---------- Source material ----------

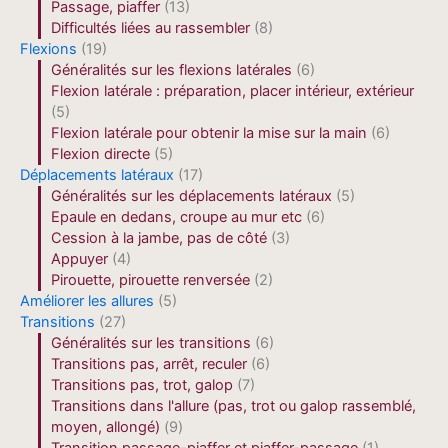
Passage, piaffer
(13)
Difficultés liées au rassembler
(8)
Flexions
(19)
Généralités sur les flexions latérales
(6)
Flexion latérale : préparation, placer intérieur, extérieur
(5)
Flexion latérale pour obtenir la mise sur la main
(6)
Flexion directe
(5)
Déplacements latéraux
(17)
Généralités sur les déplacements latéraux
(5)
Epaule en dedans, croupe au mur etc
(6)
Cession à la jambe, pas de côté
(3)
Appuyer
(4)
Pirouette, pirouette renversée
(2)
Améliorer les allures
(5)
Transitions
(27)
Généralités sur les transitions
(6)
Transitions pas, arrêt, reculer
(6)
Transitions pas, trot, galop
(7)
Transitions dans l'allure (pas, trot ou galop rassemblé,
moyen, allongé)
(9)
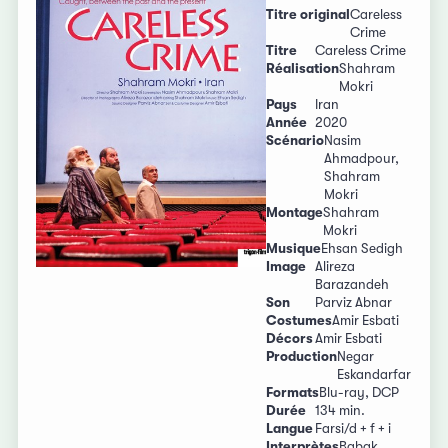
Titre original
Careless
Crime
Titre
Careless Crime
Réalisation
Shahram
Mokri
Pays
Iran
Année
2020
Scénario
Nasim
Ahmadpour,
Shahram
Mokri
Montage
Shahram
Mokri
Musique
Ehsan Sedigh
Image
Alireza
Barazandeh
Son
Parviz Abnar
Costumes
Amir Esbati
Décors
Amir Esbati
Production
Negar
Eskandarfar
Formats
Blu-ray, DCP
Durée
134 min.
Langue
Farsi/d + f + i
Interprètes
Babak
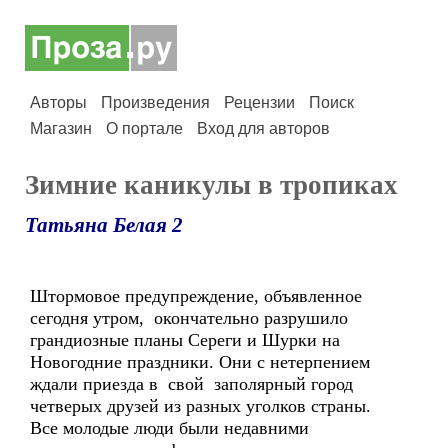
Авторы
Произведения
Рецензии
Поиск
Магазин
О портале
Вход для авторов
Зимние каникулы в тропиках
Татьяна Белая 2
Штормовое предупреждение, объявленное
сегодня утром, окончательно разрушило
грандиозные планы Сереги и Шурки на
Новогодние праздники. Они с нетерпением
ждали приезда в свой заполярный город
четверых друзей из разных уголков страны.
Все молодые люди были недавними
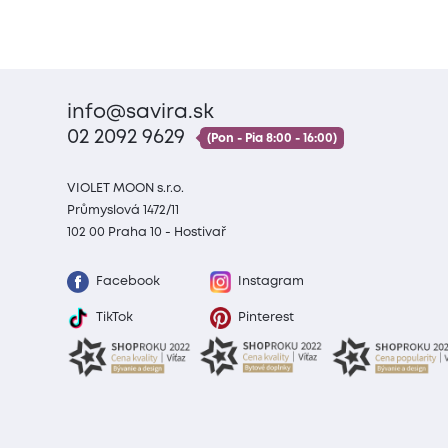
info@savira.sk
02 2092 9629
(Pon - Pia 8:00 - 16:00)
VIOLET MOON s.r.o.
Průmyslová 1472/11
102 00 Praha 10 - Hostivař
Facebook
Instagram
TikTok
Pinterest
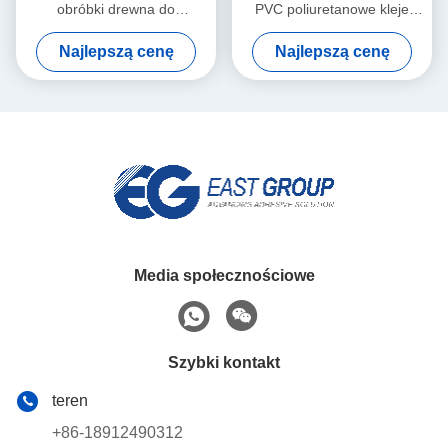
obróbki drewna do
PVC poliuretanowe kleje
automatycznej okleiniarki
topliwe PUR do mebli
Najlepszą cenę
Najlepszą cenę
Media społecznościowe
Szybki kontakt
teren
+86-18912490312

----------

▶ Work instruction
Lines with the word "latéraux": copy each one from the data above.

▶ Written reply
Déplacements latéraux
Généralités sur les déplacements latéraux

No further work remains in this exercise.